I have an alogirithm that I am trying to parallelize, because of very long run times in serial. However, the function that needs to be parallelized is inside a class. multiprocessing.Pool
seems to be the best and fastest way to do this, but there is a problem. It's target function can not be a function of an object instance. Meaning this; you declare a Pool
in the following way:
import multiprocessing as mp
cpus = mp.cpu_count()
poolCount = cpus*2
pool = mp.Pool(processes = poolCount, maxtasksperchild = 2)
And then actually use it as so:
pool.map(self.TargetFunction, args)
But this throws an error, because object instances cannot be pickled, as the Pool
function does to pass information to all of its child processes. But I have to use self.TargetFunction
So I had an idea, I would create a new Python file named parallel
and simply write a couple of functions without putting them in a class, and call those functions from within my original class (of whose function I want to parallelize)
So I tried this:
import multiprocessing as mp
def MatrixHelper(args):
WM = args[0][0]
print(WM.CreateMatrixMp(*args))
return WM.CreateMatrixMp(*args)
def Start(sigmaI, sigmaX, numPixels, WM):
cpus = mp.cpu_count()
poolCount = cpus * 2
args = [(WM, sigmaI, sigmaX, i) for i in range(numPixels)]

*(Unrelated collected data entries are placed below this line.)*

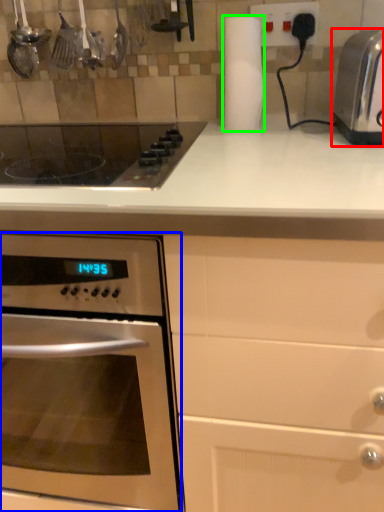 Question: Based on their relative distances, which object is nearer to toaster (highlighted by a red box)? Choose from oven (highlighted by a blue box) and paper towel (highlighted by a green box).

Choices:
 (A) oven
 (B) paper towel

Answer: (B) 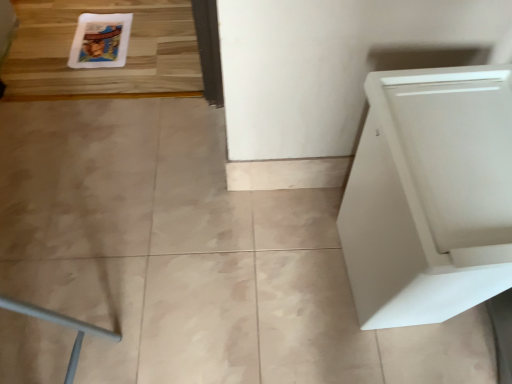 In order to click on free point above white glossy comic book at upper left (from a real-world perspective) in this screenshot , I will do pos(98,40). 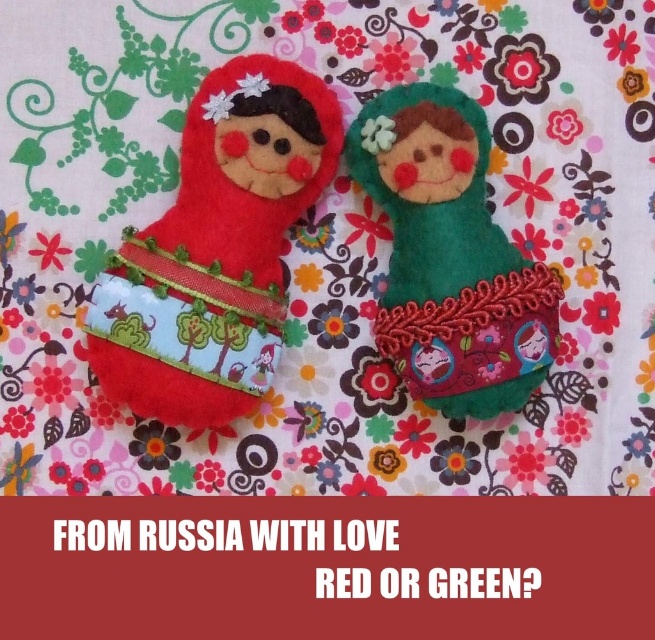 Between matte felt doll at left and green felt doll at center, which one is positioned higher?

matte felt doll at left is above.

Can you confirm if matte felt doll at left is positioned to the right of green felt doll at center?

Incorrect, matte felt doll at left is not on the right side of green felt doll at center.

Is point (215, 104) more distant than point (434, 273)?

No, it is not.

The width and height of the screenshot is (655, 640). I want to click on matte felt doll at left, so click(x=215, y=250). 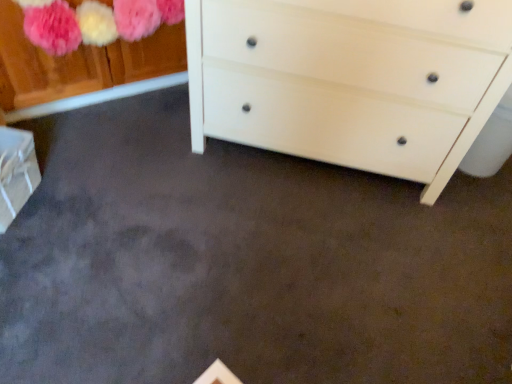 Question: Relative to white cardboard box at lower left, is white matte chest of drawers at center in front or behind?

Choices:
 (A) behind
 (B) front

Answer: (B)

Question: Looking at the image, does white matte chest of drawers at center seem bigger or smaller compared to white cardboard box at lower left?

Choices:
 (A) big
 (B) small

Answer: (A)

Question: Is white matte chest of drawers at center situated inside white cardboard box at lower left or outside?

Choices:
 (A) inside
 (B) outside

Answer: (B)

Question: From a real-world perspective, is white cardboard box at lower left positioned above or below white matte chest of drawers at center?

Choices:
 (A) above
 (B) below

Answer: (B)

Question: From the image's perspective, relative to white matte chest of drawers at center, is white cardboard box at lower left above or below?

Choices:
 (A) above
 (B) below

Answer: (B)

Question: Is point (5, 226) closer or farther from the camera than point (441, 13)?

Choices:
 (A) closer
 (B) farther

Answer: (B)

Question: Is white cardboard box at lower left to the left or to the right of white matte chest of drawers at center in the image?

Choices:
 (A) right
 (B) left

Answer: (B) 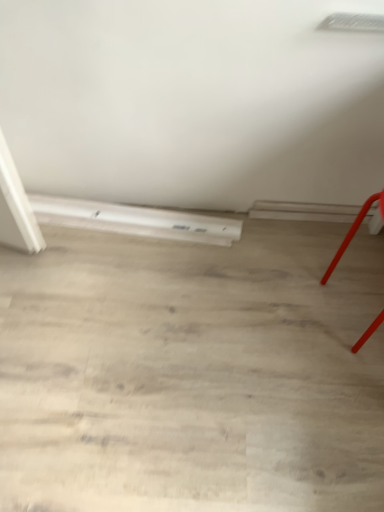 Question: Is white matte heater at lower left not near smooth red chair at right?

Choices:
 (A) no
 (B) yes

Answer: (A)

Question: Does white matte heater at lower left have a greater width compared to smooth red chair at right?

Choices:
 (A) no
 (B) yes

Answer: (A)

Question: Is smooth red chair at right at the back of white matte heater at lower left?

Choices:
 (A) yes
 (B) no

Answer: (B)

Question: Can you confirm if white matte heater at lower left is thinner than smooth red chair at right?

Choices:
 (A) yes
 (B) no

Answer: (A)

Question: From a real-world perspective, does white matte heater at lower left sit lower than smooth red chair at right?

Choices:
 (A) no
 (B) yes

Answer: (B)

Question: Is white matte heater at lower left smaller than smooth red chair at right?

Choices:
 (A) no
 (B) yes

Answer: (B)

Question: Does smooth red chair at right have a smaller size compared to white matte heater at lower left?

Choices:
 (A) no
 (B) yes

Answer: (A)

Question: From the image's perspective, is smooth red chair at right below white matte heater at lower left?

Choices:
 (A) no
 (B) yes

Answer: (B)

Question: From a real-world perspective, is smooth red chair at right under white matte heater at lower left?

Choices:
 (A) no
 (B) yes

Answer: (A)

Question: Are smooth red chair at right and white matte heater at lower left making contact?

Choices:
 (A) yes
 (B) no

Answer: (B)

Question: From the image's perspective, does smooth red chair at right appear higher than white matte heater at lower left?

Choices:
 (A) yes
 (B) no

Answer: (B)

Question: Does smooth red chair at right turn towards white matte heater at lower left?

Choices:
 (A) yes
 (B) no

Answer: (B)

Question: Is smooth red chair at right spatially inside white matte heater at lower left, or outside of it?

Choices:
 (A) inside
 (B) outside

Answer: (B)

print('Number of cpu\'s to process WM:%d'%cpus)
pool = mp.Pool(processes = poolCount, maxtasksperchild = 2)
tempData = pool.map(MatrixHelper, args)
return tempData
These functions are not part of a class, using MatrixHelper
in Pool
s map
function works fine. But I realized while doing this that it was no way out. The function in need of parallelization (CreateMatrixMp
) expects an object to be passed to it (it is declared as def CreateMatrixMp(self, sigmaI, sigmaX, i)
)
Since it is not being called from within its class, it doesn't get a self
passed to it. To solve this, I passed the Start
funtion the calling object itself. As in, I say parallel.Start(sigmaI, sigmaX, self.numPixels, self)
. The object self
then becomes WM
so that I will be able to finally call the desired function as WM.CreateMatrixMp()
.
I'm sure that that is a very sloppy way of coding, but I just wanted to see if it would work. But nope, pickling error again, the map
function cannot handle any objects instances at all.
So my question is, why is it designed this way? It seems useless, it seems to be completely disfunctional in any program that uses classes at all.
I tried using Process
rather than Pool
, but this requires the array that I am ultimately writing to to be shared, which requires processes waiting for eachother. If I don't want it to be shared, then I have each process write its own smaller array, and do one big write at the end. But both of these result in slower run times than when I was doing this serially! Pythons builtin multiprocessing
seems absolutely useless!
Can someone please give me some guidance as to how to actually save time with multiprocessing, in the context of my tagret function being inside a class? I have read on posts here to use pathos.multiprocessing
instead, but I am on Windows, and am working on this project with multiple people who all have different set ups. Having everyone try to install it would be inconveinient.